Saulino said the costly group therapy sessions were intended for patients with schizophrenia, bipolar conditions and other severe mental illnesses. “Those are the victims who were used to commit this fraud,” she said during closing arguments a week ago.
But a defense attorney for Eckert, American Therapeutic’s therapist in Broward, said she had no clue about any corruption in the company as she counseled patients. “God bless America,” her lawyer, Michael Tein, said after the jury hung on her conspiracy charge and acquitted her on healthcare-fraud offenses. “The system worked.”
Defense attorneys for the two doctors sought to portray the physicians as victims themselves who were kept in the dark by American Therapeutic’s top executives, including owner Lawrence Duran, now serving a 50-year prison sentence.
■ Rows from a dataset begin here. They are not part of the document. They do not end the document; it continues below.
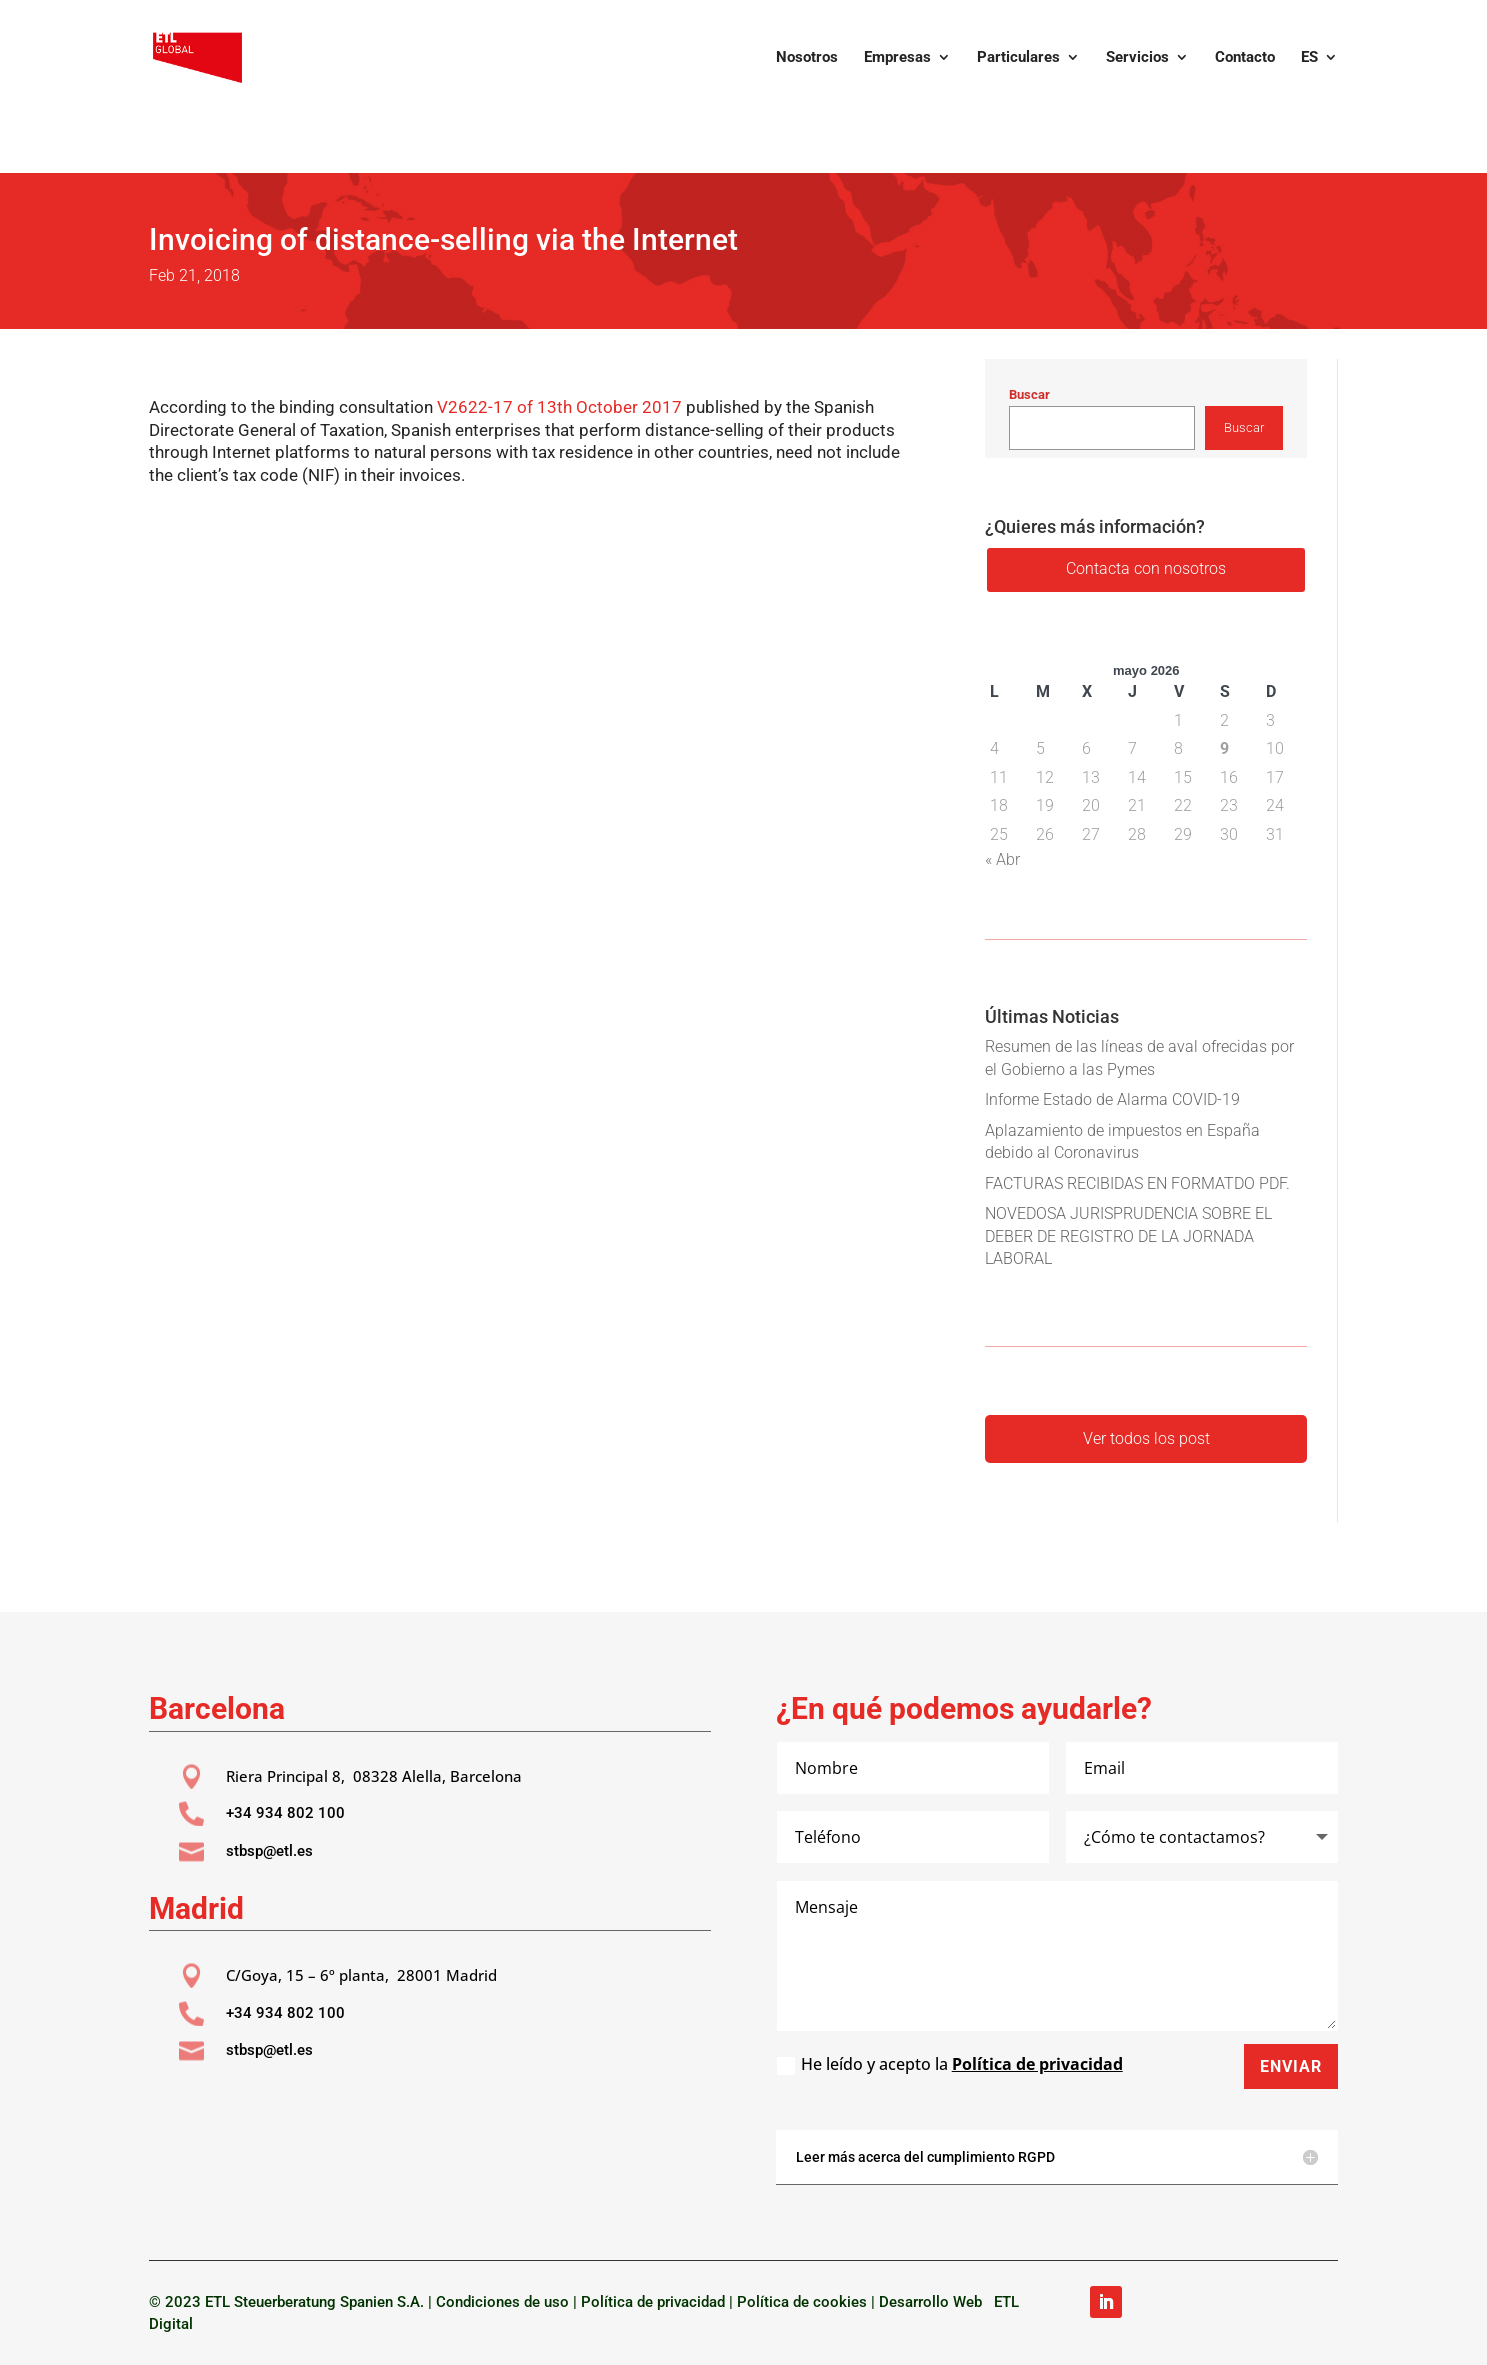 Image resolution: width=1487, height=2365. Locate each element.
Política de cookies (802, 2302)
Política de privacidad (1037, 2064)
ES (1309, 58)
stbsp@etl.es (269, 1851)
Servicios (1137, 58)
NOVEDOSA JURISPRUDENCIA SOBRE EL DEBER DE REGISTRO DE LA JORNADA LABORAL (1128, 1236)
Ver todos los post (1146, 1438)
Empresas (897, 58)
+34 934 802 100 (285, 1813)
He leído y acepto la (950, 2064)
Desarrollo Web (934, 2302)
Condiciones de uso (502, 2302)
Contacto (1245, 58)
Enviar (1291, 2066)
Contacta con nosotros (1146, 568)
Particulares (1018, 58)
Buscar (1029, 394)
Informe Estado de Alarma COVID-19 (1112, 1099)
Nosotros (807, 58)
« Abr (1002, 859)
Duran and three other convicted execs pocketed $83 million from Medicare during the past decade.
Attorney Sam Rabin, who represents Willner, tried to show jurors that he worked only part time at two Broward clinics for American Therapeutic, visiting the sites once or twice a week as he interacted with his team of psychiatric nurses.
Ayala’s defense lawyer, Jose Quiñon, also said his client worked part time at American Therapeutic’s clinic in Miami and Homestead, visiting the facilities once a week and relying on a physician’s assistant.
Seitz, the judge, limited their legal strategy by ruling that the two defense attorneys could not try to show that Willner and Ayala were following state law when they relied on other professionals to determine patient diagnoses. Said Rabin: “We will be appealing.”